From that early era of content owner-centric, CMS came a new generation of CMS platforms that provided competing levels of in-context authoring. Sitecore, Adobe, SDL Tridion, FatWire Content Server and Acquia became leaders striving to provide the most feature-rich in-context editing experience. Each release was a testament to that goal. Were they perfect? No, and in some cases not at all! But they made a concerted effort, and each release was a step towards a better user experience for one of their prime customers: the content author.

Related Article: With Content Delivery, What Goes Around Comes Around

Learning Opportunities

Where Are We Now With Content Delivery?

A host of new headless CMS products have flooded the market, many under the umbrella term DXP. Each is touting its technical chops and written eulogies about the death of the monolithic CMS. With headless, microservices and decoupled being the mantra of this era of DXPs, the authoring experience has taken a step back in importance and focus for many popular headless platforms.  

That isn't to say that a headless or microservice approach is terrible — it's not. It's excellent, allowing separation of many content management-related concerns. In the old days, we called that "decoupled" or "baked, not fried."

baked decoupled cms

A "baked" big-bang approach — with entire websites published at once — was plagued by a lack of interactivity with other systems (like, log in or, for the more daring, personalization). This gap was filled (at least partly) by asynchronous JavaScript. However, a series of high-latency APIs from some systems were often unwieldy and required large amounts of bandwidth and computing power. JavaScript was not a panacea.

During the early 2000s, many ergs of energy went towards convincing organizations to move their content production out of developer-centric software development life cycles (SDLCs). This unwieldy approach, a seemingly never-ending back-and-forth of copy editing between content authors and developers, was painfully slow and error prone. We called this the content liberation era and have happily moved beyond it, focusing more on feature richness and continued usability improvements. 

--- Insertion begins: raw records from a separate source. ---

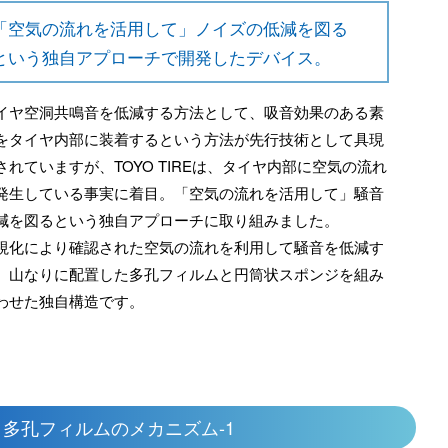
「空気の流れを活用して」ノイズの低減を図る
という独自アプローチで開発したデバイス。
イヤ空洞共鳴音を低減する方法として、吸音効果のある素
をタイヤ内部に装着するという方法が先行技術として具現
されていますが、TOYO TIREは、タイヤ内部に空気の流れ
発生している事実に着目。「空気の流れを活用して」騒音
減を図るという独自アプローチに取り組みました。
視化により確認された空気の流れを利用して騒音を低減す
。山なりに配置した多孔フィルムと円筒状スポンジを組み
わせた独自構造です。
：多孔フィルムのメカニズム-1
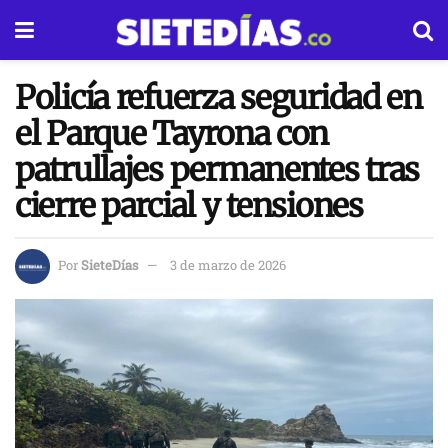
Policía refuerza seguridad en
el Parque Tayrona con
patrullajes permanentes tras
cierre parcial y tensiones
Por
SieteDías
3 de marzo de 2026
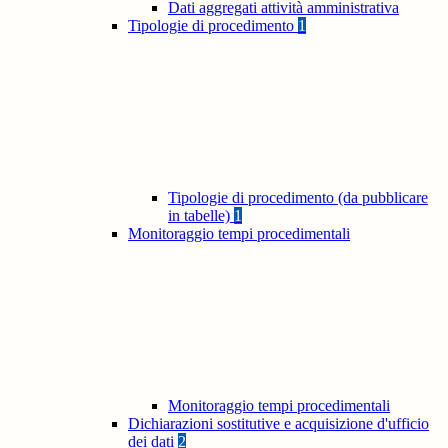
Dati aggregati attività amministrativa
Tipologie di procedimento
1
Tipologie di procedimento (da pubblicare
in tabelle)
1
Monitoraggio tempi procedimentali
Monitoraggio tempi procedimentali
Dichiarazioni sostitutive e acquisizione d'ufficio
dei dati
2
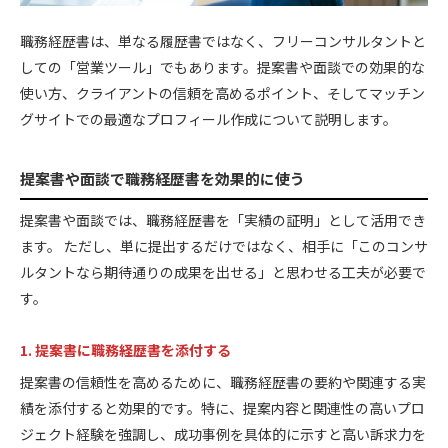
職務経歴書は、単なる履歴書ではなく、フリーコンサルタントと
しての「営業ツール」でもあります。提案書や面談での効果的な
使い方、クライアントの信頼を高めるポイント、そしてマッチン
グサイトでの最適なプロフィール作成について説明します。
提案書や面談で職務経歴書を効果的に使う
提案書や面談では、職務経歴書を「実績の証明」として活用でき
ます。 ただし、単に提出するだけではなく、相手に「このコンサ
ルタントなら期待通りの成果を出せる」と思わせる工夫が必要で
す。
1. 提案書に職務経歴書を添付する
提案書の信頼性を高めるために、職務経歴書の要約や関連する実
績を添付すると効果的です。特に、提案内容と関連性の高いプロ
ジェクト経験を強調し、成功事例を具体的に示すと高い訴求力を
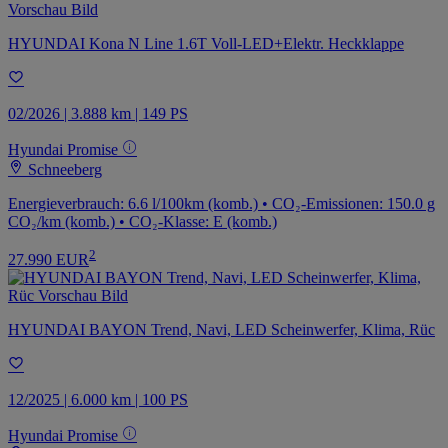
HYUNDAI Kona N Line 1.6T Voll-LED+Elektr. Heckklappe
02/2026 | 3.888 km | 149 PS
Hyundai Promise
Schneeberg
Energieverbrauch: 6.6 l/100km (komb.) • CO₂-Emissionen: 150.0 g
CO₂/km (komb.) • CO₂-Klasse: E (komb.)
2
27.990 EUR
HYUNDAI BAYON Trend, Navi, LED Scheinwerfer, Klima, Rüc
12/2025 | 6.000 km | 100 PS
Hyundai Promise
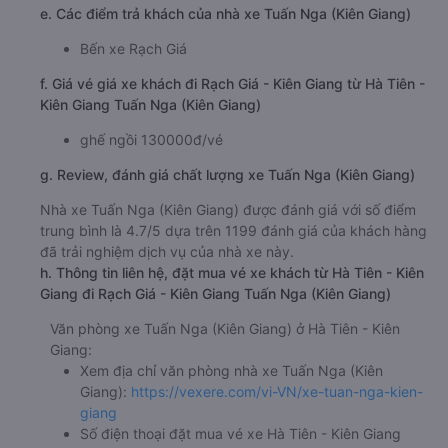
e. Các điểm trả khách của nhà xe Tuấn Nga (Kiên Giang)
Bến xe Rạch Giá
f. Giá vé giá xe khách đi Rạch Giá - Kiên Giang từ Hà Tiên -
Kiên Giang Tuấn Nga (Kiên Giang)
ghế ngồi 130000đ/vé
g. Review, đánh giá chất lượng xe Tuấn Nga (Kiên Giang)
Nhà xe Tuấn Nga (Kiên Giang) được đánh giá với số điểm
trung bình là 4.7/5 dựa trên 1199 đánh giá của khách hàng
đã trải nghiệm dịch vụ của nhà xe này.
h. Thông tin liên hệ, đặt mua vé xe khách từ Hà Tiên - Kiên
Giang đi Rạch Giá - Kiên Giang Tuấn Nga (Kiên Giang)
Văn phòng xe Tuấn Nga (Kiên Giang) ở Hà Tiên - Kiên
Giang:
Xem địa chỉ văn phòng nhà xe Tuấn Nga (Kiên
Giang):
https://vexere.com/vi-VN/xe-tuan-nga-kien-
giang
Số điện thoại đặt mua vé xe Hà Tiên - Kiên Giang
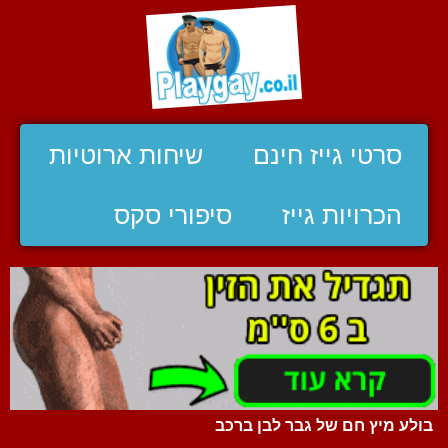
סרטי גייז חינם
שיחות ארוטיות
הכרויות גייז
סיפורי סקס
בולע מיץ חם של גבר לבן ברכב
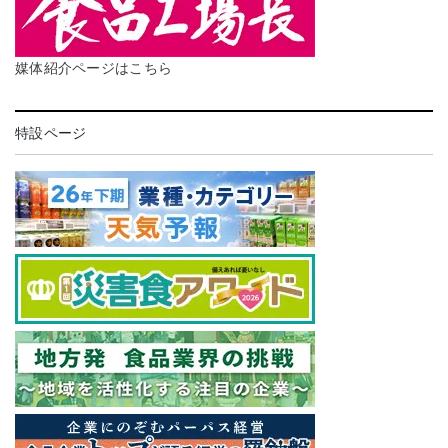
媒体紹介ページはこちら
特設ページ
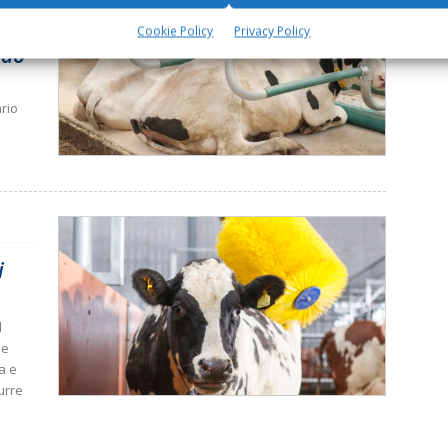
Cookie Policy
Privacy Policy
ndo
ario
i
l
le
ta e
durre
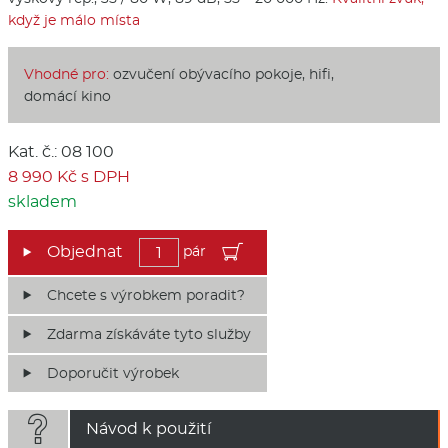
když je málo místa
Vhodné pro:
ozvučení obývacího pokoje, hifi,
domácí kino
Kat. č.: 08 100
8 990 Kč s DPH
skladem
pár
Chcete s výrobkem poradit?
Zdarma získáváte tyto služby
Doporučit výrobek

Návod k použití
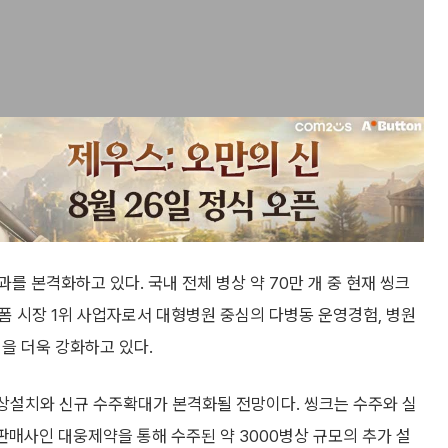
 본격화하고 있다. 국내 전체 병상 약 70만 개 중 현재 씽크
랫폼 시장 1위 사업자로서 대형병원 중심의 다병동 운영경험, 병원
을 더욱 강화하고 있다.
병상설치와 신규 수주확대가 본격화될 전망이다. 씽크는 수주와 실
판매사인 대웅제약을 통해 수주된 약 3000병상 규모의 추가 설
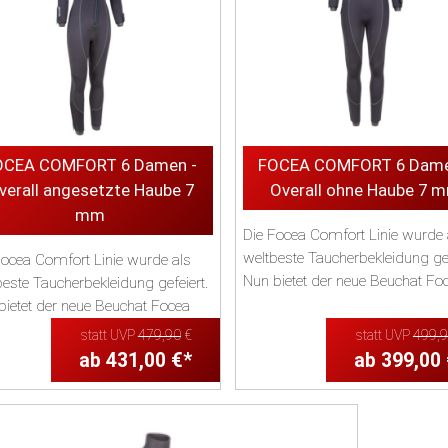
OCEA COMFORT 6 Damen -
FOCEA COMFORT 6 Dame
verall angesetzte Haube 7
Overall ohne Haube 7 
mm
Die Focea Comfort Linie wurde 
weltbeste Taucherbekleidung gef
Focea Comfort Linie wurde als
Nun bietet der neue Beuchat Fo
beste Taucherbekleidung gefeiert.
Comfort 6 s...
bietet der neue Beuchat Focea
rt 6 s...
statt UVP
479,90
€
statt UVP
499,
ab 431,00 €*
ab 399,00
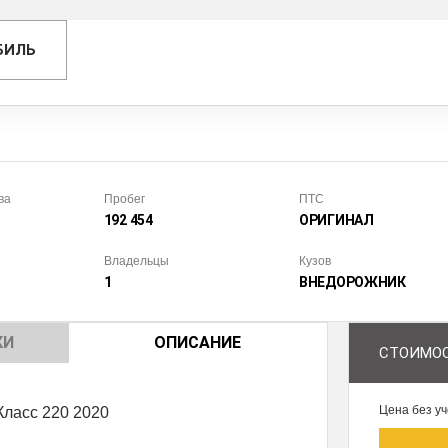
БИЛЬ
ва
Пробег
ПТС
192 454
ОРИГИНАЛ
Владельцы
Кузов
1
ВНЕДОРОЖ­НИК
КИ
ОПИСАНИЕ
СТОИМОС
Цена без уч
ласс 220 2020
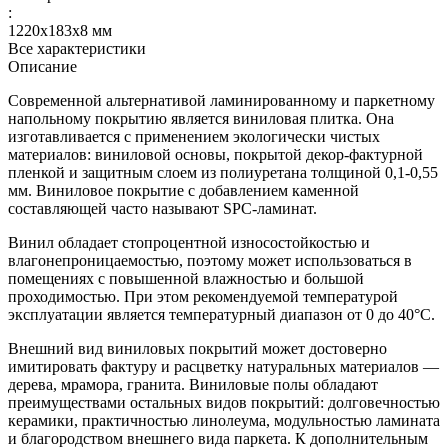
:
1220x183x8 мм
Все характеристики
Описание
Современной альтернативой ламинированному и паркетному
напольному покрытию является виниловая плитка. Она
изготавливается с применением экологически чистых
материалов: виниловой основы, покрытой декор-фактурной
пленкой и защитным слоем из полиуретана толщиной 0,1-0,55
мм. Виниловое покрытие с добавлением каменной
составляющей часто называют SPC-ламинат.
Винил обладает стопроцентной износостойкостью и
влагонепроницаемостью, поэтому может использоваться в
помещениях с повышенной влажностью и большой
проходимостью. При этом рекомендуемой температурой
эксплуатации является температурный диапазон от 0 до 40°С.
Внешний вид виниловых покрытий может достоверно
имитировать фактуру и расцветку натуральных материалов —
дерева, мрамора, гранита. Виниловые полы обладают
преимуществами остальных видов покрытий: долговечностью
керамики, практичностью линолеума, модульностью ламината
и благородством внешнего вида паркета. К дополнительным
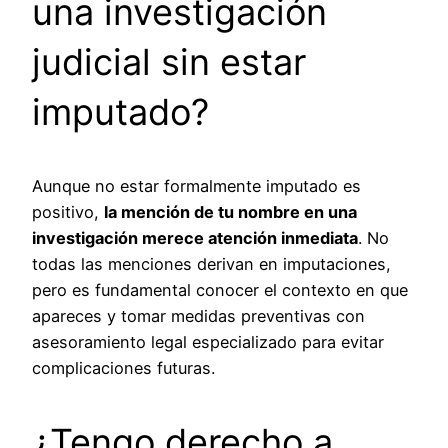
una investigación
judicial sin estar
imputado?
Aunque no estar formalmente imputado es
positivo,
la mención de tu nombre en una
investigación merece atención inmediata
. No
todas las menciones derivan en imputaciones,
pero es fundamental conocer el contexto en que
apareces y tomar medidas preventivas con
asesoramiento legal especializado para evitar
complicaciones futuras.
¿Tengo derecho a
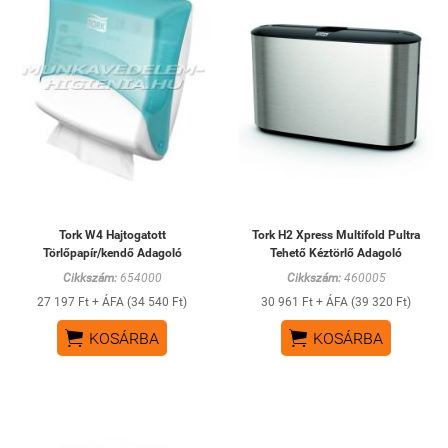
Tork W4 Hajtogatott
Tork H2 Xpress Multifold Pultra
Törlőpapír/kendő Adagoló
Tehető Kéztörlő Adagoló
Cikkszám:
654000
Cikkszám:
460005
27 197 Ft + ÁFA (34 540 Ft)
30 961 Ft + ÁFA (39 320 Ft)


KOSÁRBA
KOSÁRBA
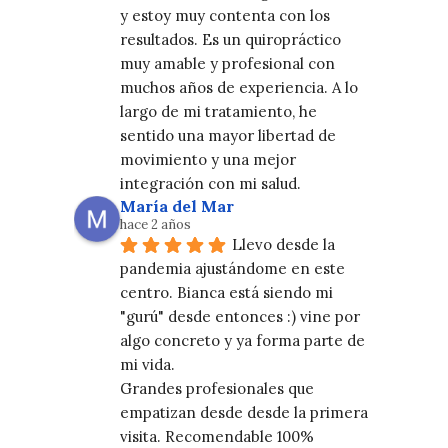
y estoy muy contenta con los 
resultados. Es un quiropráctico 
muy amable y profesional con 
muchos años de experiencia. A lo 
largo de mi tratamiento, he 
sentido una mayor libertad de 
movimiento y una mejor 
integración con mi salud.
María del Mar
hace 2 años
Llevo desde la 
pandemia ajustándome en este 
centro. Bianca está siendo mi 
"gurú" desde entonces :) vine por 
algo concreto y ya forma parte de 
mi vida.
Grandes profesionales que 
empatizan desde desde la primera 
visita. Recomendable 100%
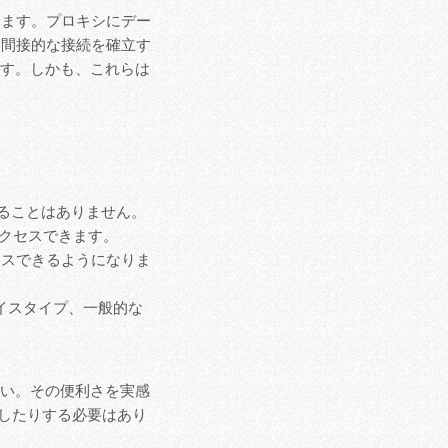
します。プロキシにデー
。間接的な接続を確立す
ます。しかも、これらは
ることはありません。
アクセスできます。
クセスできるようになりま
バイスタイプ、一般的な
さい。その便利さを実感
設定したりする必要はあり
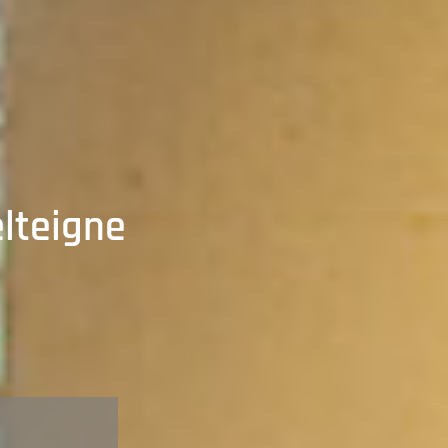
elteigne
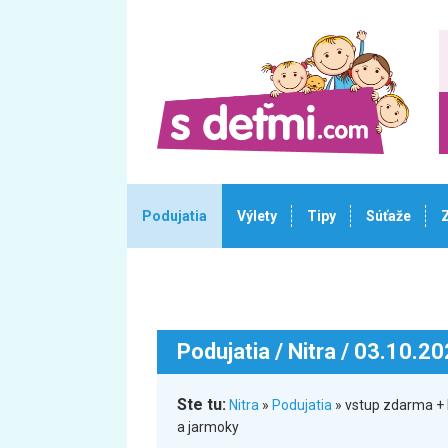
Podujatia
Výlety
Tipy
Súťaže
Podujatia
/ Nitra / 03.10.2
Ste tu:
Nitra
»
Podujatia
» vstup zdarma + k
a jarmoky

Today we are presented with a slew of headless, SaaS, microservices-based content platforms that have little to no real content authoring capabilities. They take us back to the early days of CMS, where content authors had to rely on the patience of technical users to explain, train and even enter their content. The visual look and feel of the digital experiences, being built separately, purposely, heavily impeding the ability of a content author to see what the experience would look like before publishing. Many workarounds have been, and continue to be, created to fill this gap. The result? We're now starting to see a resurgence in demand for content authoring tools.

By way of example, one of the leading new-era content platforms, Contentful, launched its editing experience called Compose in 2021, seven years after the launch of its core product. In my opinion, this is by far the best editing experience across this new breed of platforms. Yet, it took them seven years — seven years! — to recognize that one of their primary audiences was being completely underserved (read, overlooked). While more established DXP' who have spent many release cycles focusing on this need are being pushed aside for technical agility.

Related Article: A Trip Down WCM Memory Lane

Headless DXPs: Well Designed? or Hacked Together? 

There is no one-solution-fits-all when it comes to content management. Similarly, no one technology will fill all gaps for all organizations' content management needs. For some, a traditional CMS, with all body parts attached, will be the right choice. For others, headless DXP will be a practical solution. 

That said, this extended development cycle and sudden about-turn provides some food for thought to those considering their next CMS/DXP investment and begs the question: Are today's headless DXPs really headless — or more of a Frankenstein's monster?